Before the confetti is swept up in celebration of the President’s signing of the 21st Century Cures Act, let’s make sure an important takeaway isn’t lost in the fanfare: this bipartisan bill also illustrates the type of improvements to the criminal justice system everyone can get behind.
Eclipsed in media coverage of the $6 billion health and research bill were significant tools to help state and local governments achieve better outcomes for people with mental illnesses arrested and booked into jail. The legislation that the Republican-led Congress sent to the president’s desk incorporated two important bills: the Comprehensive Justice and Mental Health Act (CJMHA), championed by Senator Al Franken (D-MN) and Rep. Doug Collins (R-GA), and the Mental Health and Safe Communities Act (MHSCA), led by Senator John Cornyn (R-TX) and Rep. Martha McSally (R-AZ).
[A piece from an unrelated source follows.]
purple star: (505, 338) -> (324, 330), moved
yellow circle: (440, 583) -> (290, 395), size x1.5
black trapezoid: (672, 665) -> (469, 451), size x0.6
The passage of CJMHA reauthorizes millions of dollars for state and local governments to design new and innovative approaches to reduce the number of people with mental illness in jail and provides additional resources for treatment courts to help service members and veterans suffering from behavioral or post-traumatic stress disorders.
Meanwhile, MHSCA supports efforts by state and local government to increase the likelihood that families, police, and other first responders recognize signs of untreated mental illness and can respond accordingly. The bill also expands treatment and transitional services for people reentering society from prison and jail with mental illness, substance use problems or chronic homelessness, and it also creates the National Criminal Justice and Mental Health Training and Technical Assistance Center. Each of these measures alone might not be as eye-popping as something like the “cancer moonshot,” but they collectively propel upgrades to state criminal justice policy and stimulate innovation in rural and urban counties alike.
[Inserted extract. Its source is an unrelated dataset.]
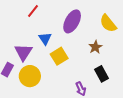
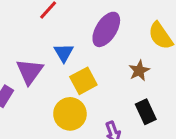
yellow circle: (30, 76) -> (70, 114), moved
People who spend most of their time working on criminal justice policy have been doing a lot of thinking, talking and writing about what the election results mean for efforts underway to improve the criminal justice system. It’s worth asking why these mental health and criminal justice provisions enjoyed such overwhelming bipartisan support and why Republicans in Congress found common ground with a lame-duck Democratic administration. It boils down to three core arguments that will always carry the day inside the Beltway—regardless of who is in Congress or the White House:
- Public safety is paramount. This legislation keeps law enforcement on the streets and out of the emergency room, where they often wait for people they pick up to be admitted. It will also increase the safety of officers who too often are injured in encounters with people with untreated mental illness.
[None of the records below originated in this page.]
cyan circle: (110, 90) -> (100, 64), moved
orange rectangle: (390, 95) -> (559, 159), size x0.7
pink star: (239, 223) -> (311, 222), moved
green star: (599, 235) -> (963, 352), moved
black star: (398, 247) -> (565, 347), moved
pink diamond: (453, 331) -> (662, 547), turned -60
- Administration of the criminal justice system is fundamentally a function of local and state—not federal—government. These bills don’t prescribe one-size-fits-all programs, but instead leverage thousands of independent county jails, local probation departments and nearly 20,000 local law enforcement agencies as laboratories of innovation.
- The federal government is uniquely situated to help state and local governments learn from each other and highlight what the research says works. In such a vast, decentralized system, where staff works furiously to process the millions of people cycling through, state and local agencies depend on the federal government to absorb and apply important takeaways from research about what works for whom.
We look forward to working with the next Congress and the new administration in the pursuit of these core objectives.